- _Data records_:
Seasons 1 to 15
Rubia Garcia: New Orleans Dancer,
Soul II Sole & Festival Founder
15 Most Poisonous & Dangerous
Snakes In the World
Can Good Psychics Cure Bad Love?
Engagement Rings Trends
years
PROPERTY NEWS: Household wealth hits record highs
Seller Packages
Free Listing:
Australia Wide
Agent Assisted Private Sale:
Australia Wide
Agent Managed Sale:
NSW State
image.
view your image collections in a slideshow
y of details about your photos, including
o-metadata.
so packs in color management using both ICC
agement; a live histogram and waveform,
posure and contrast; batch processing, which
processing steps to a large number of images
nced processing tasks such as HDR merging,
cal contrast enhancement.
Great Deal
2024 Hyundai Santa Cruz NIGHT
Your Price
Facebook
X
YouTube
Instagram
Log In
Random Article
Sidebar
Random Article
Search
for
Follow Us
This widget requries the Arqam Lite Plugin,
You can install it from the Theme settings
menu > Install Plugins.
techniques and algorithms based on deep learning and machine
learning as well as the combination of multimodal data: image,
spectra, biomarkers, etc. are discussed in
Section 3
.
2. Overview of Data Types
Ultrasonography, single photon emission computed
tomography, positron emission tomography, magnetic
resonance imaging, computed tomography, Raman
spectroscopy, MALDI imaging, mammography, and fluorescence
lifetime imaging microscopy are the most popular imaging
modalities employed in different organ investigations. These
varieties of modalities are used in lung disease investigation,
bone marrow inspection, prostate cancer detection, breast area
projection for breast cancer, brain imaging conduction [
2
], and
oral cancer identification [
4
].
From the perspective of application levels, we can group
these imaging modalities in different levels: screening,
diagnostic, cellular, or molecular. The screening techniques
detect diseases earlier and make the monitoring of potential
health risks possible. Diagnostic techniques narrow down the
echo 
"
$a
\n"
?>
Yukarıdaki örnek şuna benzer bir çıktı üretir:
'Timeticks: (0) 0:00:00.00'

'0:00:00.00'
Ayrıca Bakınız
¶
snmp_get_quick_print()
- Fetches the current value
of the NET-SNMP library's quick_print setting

- _Task item_: Please show every line of the entries above that contains the word "Sale".

- _Result_:
Agent Assisted Private Sale:
Agent Managed Sale:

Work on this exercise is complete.